Reputation: 3852
I have a dataframe that looks like this:
df = pd.DataFrame(
{'tod': [[('a',10),('b',6),('h',3),('p',2)],
[('x',11),('e',2),('l',2)],
[('r',5),('l',5)],
[('n',15)]]})
tod
0 [(a, 10), (b, 6), (h, 3), (p, 2)]
1 [(x, 11), (e, 2), (l, 2)]
2 [(r, 5), (l, 5)]
3 [(n, 15)]
I want to expand list of tuples to new columns to get:
tod l1 n1 l2 n2 l3 n3 l4 n4
0 [(a, 10), (b, 6), (h, 3), (p, 2)] a 10 b 6 h 3 p 2
1 [(x, 11), (e, 2), (l, 2)] x 11 e 2 l 2 - nan
2 [(r, 5), (l, 5)] r 5 l 5 - nan - nan
3 [(n, 15)] n 15 - nan - nan - nan
I want to end up with missing values in the corresponding columns if the tuples do not exist.

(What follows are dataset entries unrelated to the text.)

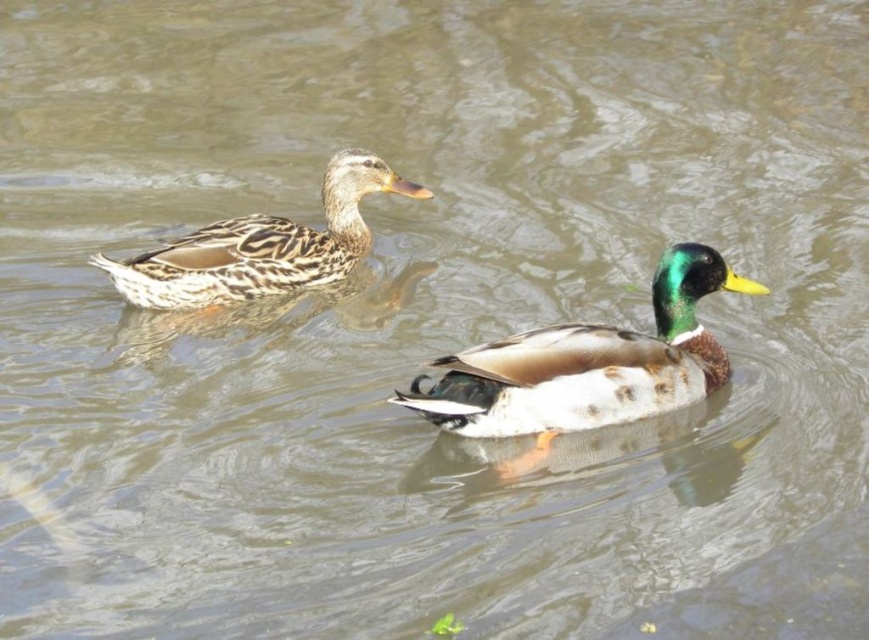 From the picture: You are standing on the edge of the water and see the green glossy duck at center. If you want to throw a small pebble to land exactly where the duck is currently located, what are the coordinates you should aim for?

The coordinates to aim for are 0.573 in the x direction and 0.677 in the y direction, as the green glossy duck at center is located at point (587, 369).

You are a birdwatcher observing the two ducks in the scene. Which duck, the green glossy duck at center or the speckled feathered duck at left, is taller?

The green glossy duck at center is taller than the speckled feathered duck at left according to the description.

You are a birdwatcher observing two ducks in the water. You see the green glossy duck at center and the speckled feathered duck at left. Which duck is located to the right of the other?

The green glossy duck at center is positioned on the right side of the speckled feathered duck at left. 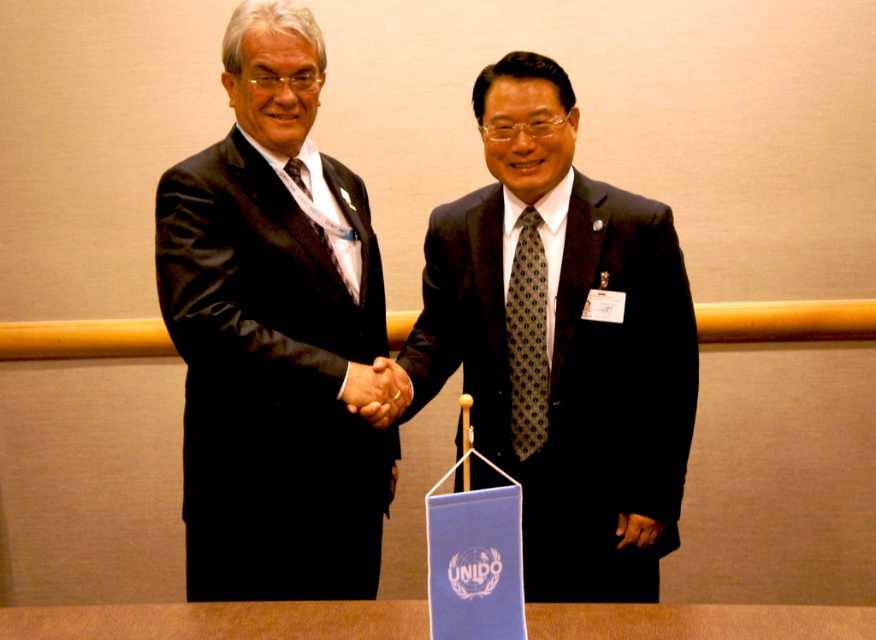 Question: Which of these objects is positioned closest to the green dotted tie at center?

I'm having trouble as the length of each list (number of tuples) within each cell is different for each row, so I want to dynamically assign new column values as they appear. Also each cell contains a list of tuple pairs, not a single tuple.
I tried something like in this question, but this only allowed expansion of a single tuple into multiple columns (when you know the columns before hand).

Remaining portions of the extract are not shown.